Similarly, trans drug use and self-medication does not happen within a social vacuum. The stresses of living in a transphobic society can lead trans people to develop problematic drug habits, and the lack of trans- or even LGBT-specific drugs services can leave trans people out in the cold. The barriers to access services such as drugs counselling, mental health provision, or needle exchanges has a big structural impact on our lives. Similarly, long waiting times for transition related healthcare and inconsistent support from GPs lead many down the path of self medicating hormones and/or other substances. Whilst it is possible to responsibly manage the risks of self-medication and illegal drug use (either recreational or medicinal), the lack of official guidance and support doesnt help. Funding for trans-specific harm reduction work desperately needs to be found and put to good use, and the trans community needs to support calls for drug policies which are shown to reduce the health and social harms of drug use.
Trans people often engage in riskier sexual practices. I don’t know of anyone who has ever been taught about trans specific sexual health issues who hasn’t been at a workshop that we at Action for Trans Health have offered. Part of my role in Action for Trans Health involves talking to sexual health service providers about how to improve their services for trans people. Sometimes, I am pleasantly surprised by the doctors, nurses and administrative staff’s prior knowledge of trans issues (ie. knowing what a trans person is). Other times, its a uphill struggle simply starting a conversation. I have yet to go to a sexual health clinic where anyone working there has the knowledge of trans specific sexual health issues I would expect from those who will be working with trans patients on a regular basis. Clearly this lack of information and education is a significant contributing factor to why we engage in riskier sexual practices. Work in this area is urgent, and whilst us and other organisations are doing work in this area, it simply isnt enough to cover the work that needs to be done. You can help by doing a sexual health audit of your local service, or getting in touch with us at info[at]actionfortranshealth.org.uk to book us in for trans sexual health training (either for medical professionals or for trans people themselves).
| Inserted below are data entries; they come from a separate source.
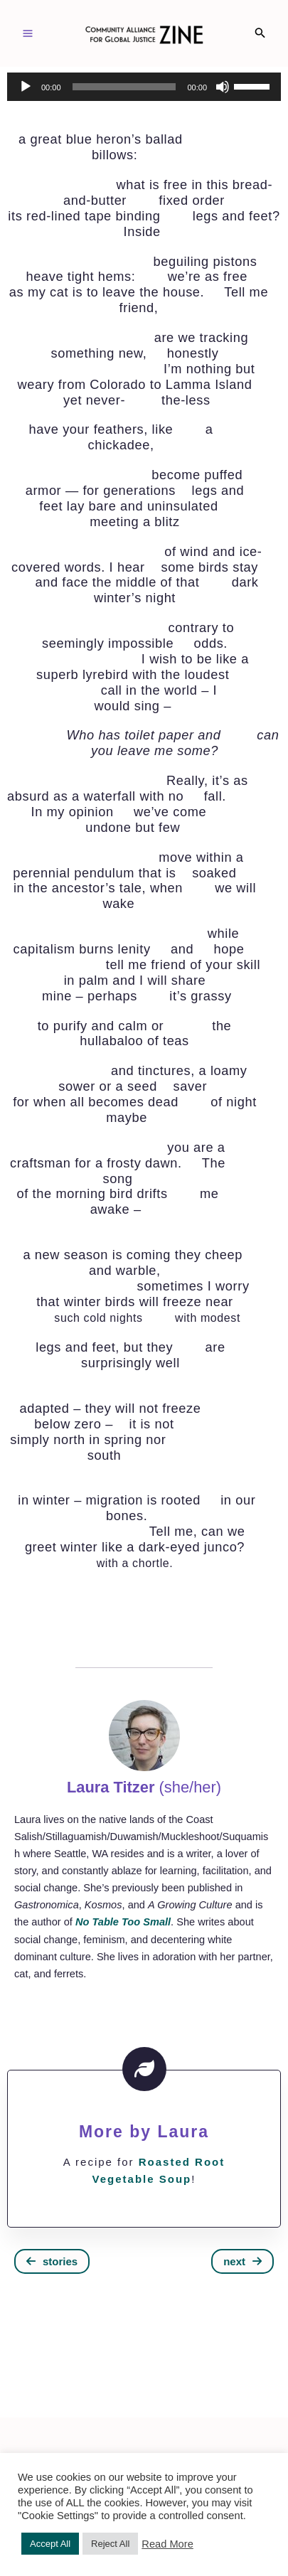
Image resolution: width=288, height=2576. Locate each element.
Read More (167, 2544)
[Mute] (222, 87)
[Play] (25, 87)
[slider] (124, 86)
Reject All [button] (110, 2543)
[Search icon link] (260, 34)
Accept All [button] (50, 2543)
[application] (144, 87)
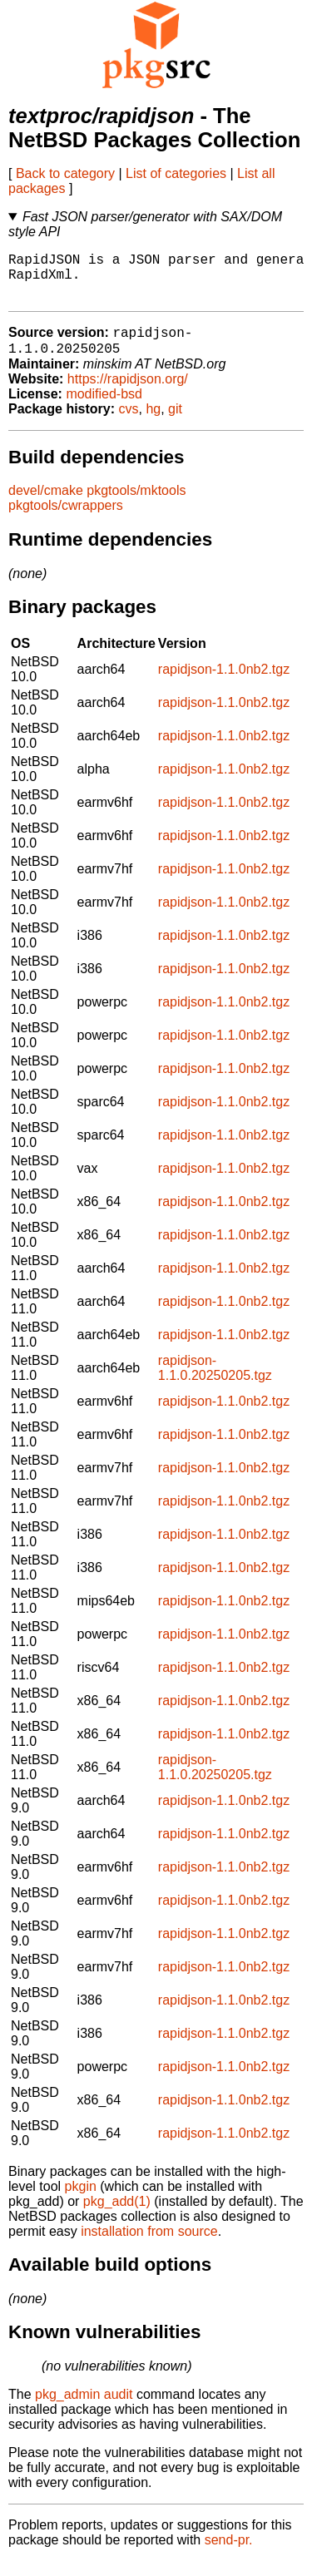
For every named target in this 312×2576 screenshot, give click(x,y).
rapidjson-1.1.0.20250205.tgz (215, 1382)
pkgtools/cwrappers (65, 520)
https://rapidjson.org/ (127, 394)
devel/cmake (45, 505)
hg (153, 424)
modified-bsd (104, 409)
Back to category (65, 173)
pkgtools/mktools (136, 505)
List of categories (176, 173)
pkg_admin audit (83, 2409)
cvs (129, 424)
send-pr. (229, 2555)
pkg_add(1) (117, 2216)
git (175, 424)
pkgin (81, 2201)
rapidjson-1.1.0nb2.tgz (224, 684)
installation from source (149, 2246)
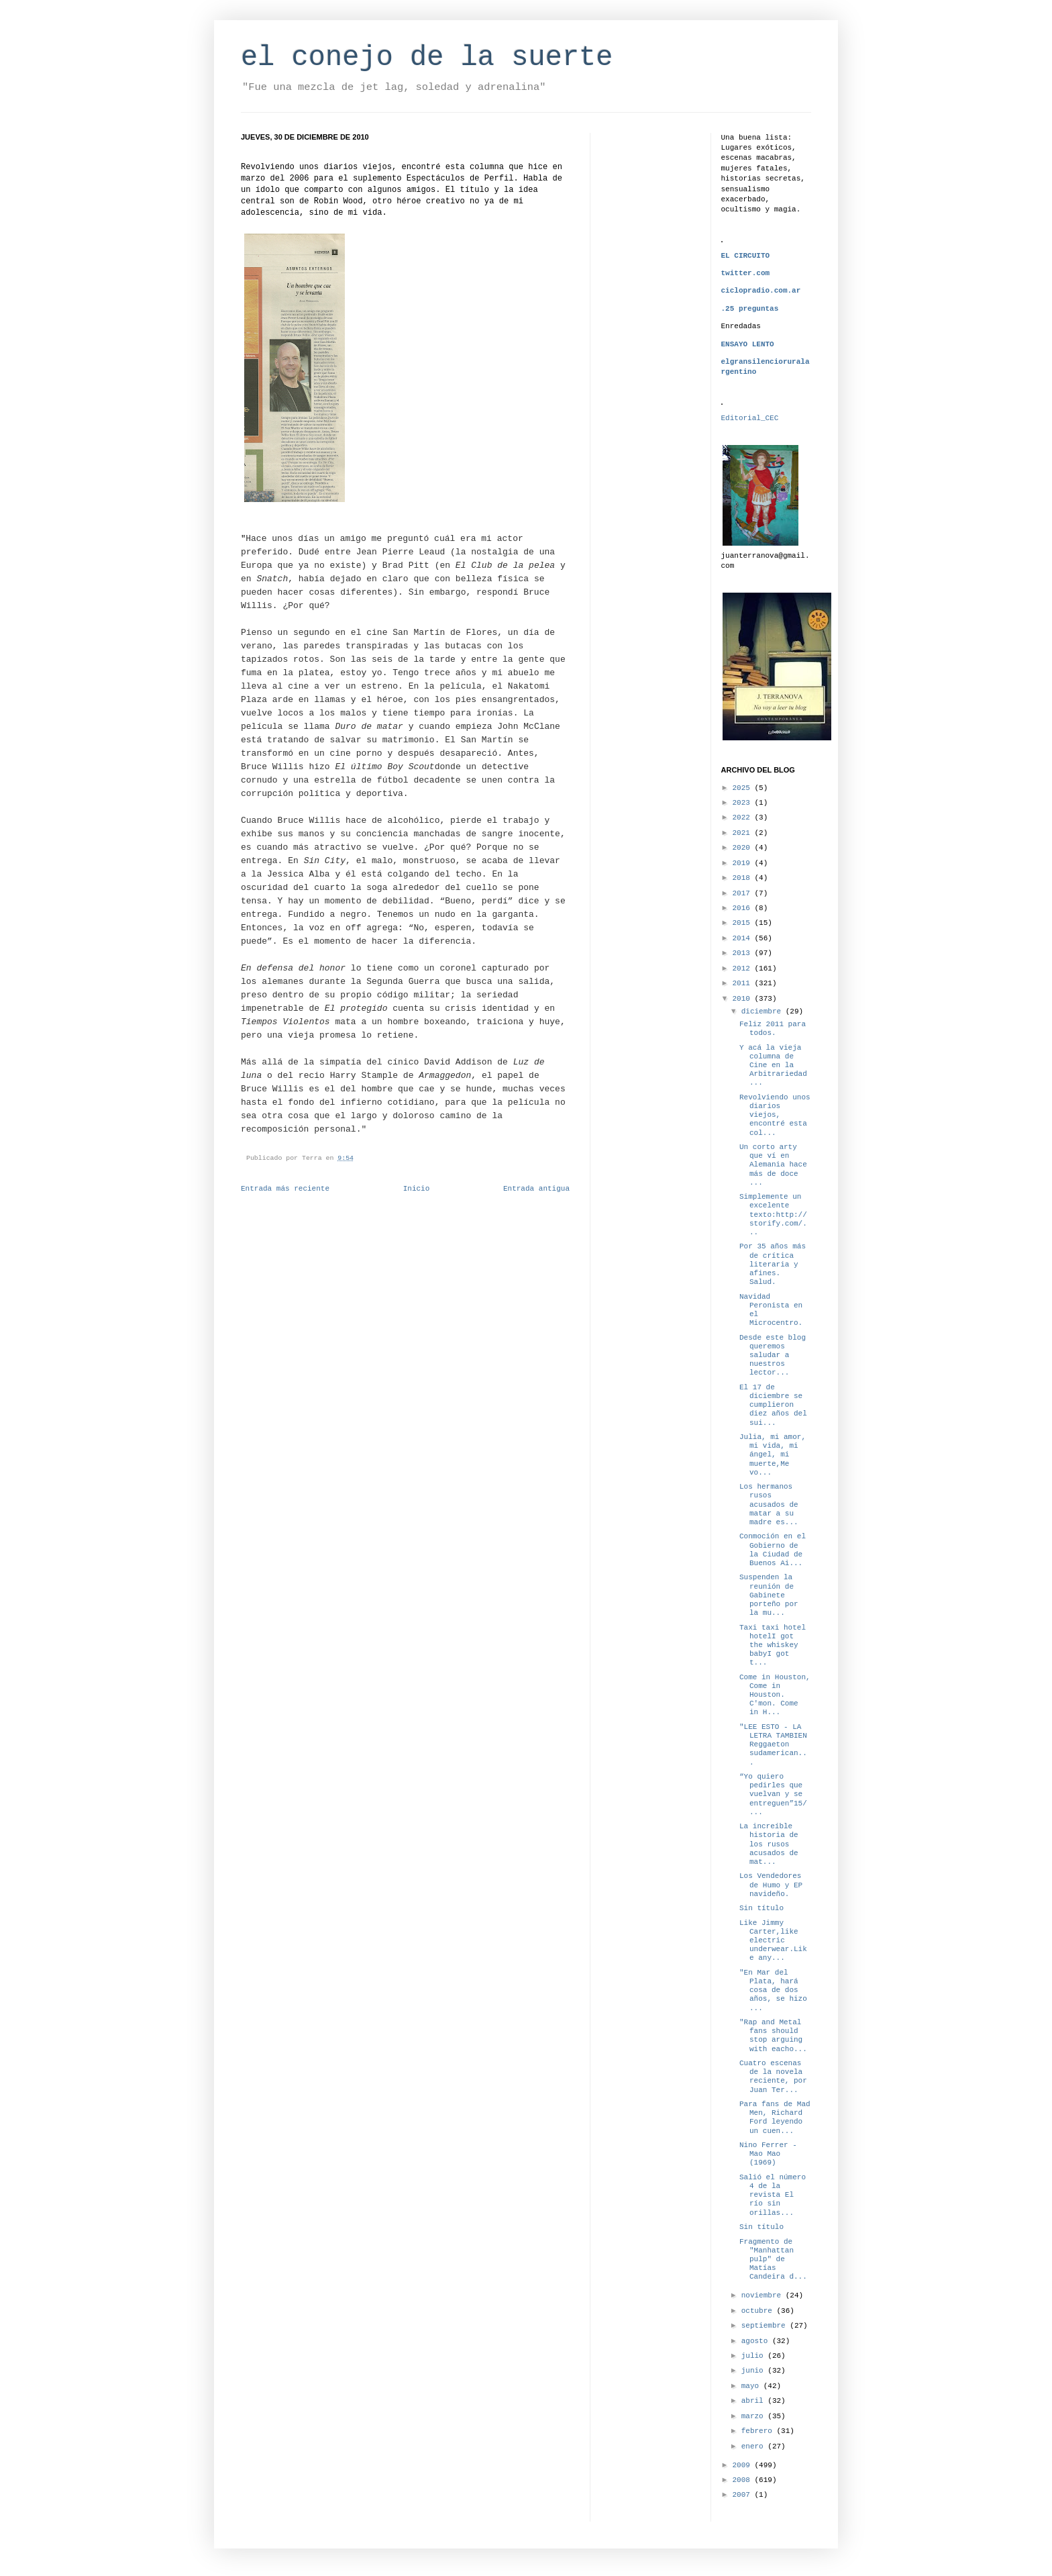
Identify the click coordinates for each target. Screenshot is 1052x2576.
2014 (744, 938)
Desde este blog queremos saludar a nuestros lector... (772, 1355)
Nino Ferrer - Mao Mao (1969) (768, 2154)
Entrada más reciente (285, 1189)
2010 (744, 999)
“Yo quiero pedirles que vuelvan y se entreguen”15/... (773, 1794)
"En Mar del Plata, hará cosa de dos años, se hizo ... (773, 1990)
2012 (744, 968)
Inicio (416, 1189)
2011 (744, 983)
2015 (744, 923)
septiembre (765, 2326)
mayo (752, 2386)
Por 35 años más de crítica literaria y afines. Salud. (772, 1264)
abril (754, 2401)
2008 (744, 2480)
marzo (754, 2416)
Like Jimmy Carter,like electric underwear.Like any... (773, 1941)
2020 (744, 848)
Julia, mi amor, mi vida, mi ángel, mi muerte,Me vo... (772, 1455)
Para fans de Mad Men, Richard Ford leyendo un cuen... (774, 2117)
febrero (759, 2431)
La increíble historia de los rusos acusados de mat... (768, 1844)
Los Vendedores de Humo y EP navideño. (770, 1884)
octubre (759, 2311)
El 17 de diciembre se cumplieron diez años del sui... (773, 1405)
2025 (744, 788)
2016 (744, 908)
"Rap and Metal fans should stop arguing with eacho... (773, 2035)
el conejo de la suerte (427, 58)
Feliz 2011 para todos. (772, 1028)
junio (754, 2371)
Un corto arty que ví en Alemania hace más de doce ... (773, 1165)
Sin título (761, 1908)
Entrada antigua (536, 1189)
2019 (744, 863)
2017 (744, 893)
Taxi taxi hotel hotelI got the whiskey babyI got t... (772, 1645)
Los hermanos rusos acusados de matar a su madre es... (768, 1504)
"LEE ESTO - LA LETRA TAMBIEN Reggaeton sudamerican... (773, 1745)
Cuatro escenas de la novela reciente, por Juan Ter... (773, 2076)
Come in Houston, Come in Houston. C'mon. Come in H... (774, 1695)
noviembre (763, 2295)
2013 (744, 953)
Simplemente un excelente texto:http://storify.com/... (773, 1214)
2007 (744, 2495)
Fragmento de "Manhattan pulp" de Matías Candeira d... (773, 2259)
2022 (744, 817)
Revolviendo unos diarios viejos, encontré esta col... (774, 1115)
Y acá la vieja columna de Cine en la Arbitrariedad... (773, 1065)
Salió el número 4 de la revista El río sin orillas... (772, 2195)
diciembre (763, 1011)
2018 (744, 878)
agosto (756, 2341)
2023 (744, 803)
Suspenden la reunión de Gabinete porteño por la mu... (768, 1595)
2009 (744, 2465)
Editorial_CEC (750, 418)
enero (754, 2446)
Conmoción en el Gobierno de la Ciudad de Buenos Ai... (772, 1549)
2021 (744, 833)
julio (754, 2356)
However, I dont think that access to sexual health services is the only thing that should be considered here. Because of systemic transphobia in all areas of life, trans people often have low self esteem and low social equity. Sex and sexuality can be difficult for everyone to talk about, but particularly for trans people as sex is so gendered by society. Negotiating our sexual needs, especially discussions about safer sex, can be extremely difficult, something that many of our sexual partners may not realise. As a result, we often end up in situations where risky practices take place. Our partners need to be aware of our needs. The trans community needs to open itself up to a frank discussion of how we can negotiate for safe, consensual, and empowering sex. These discussions need to be had within a broader challenge to systemic transphobia.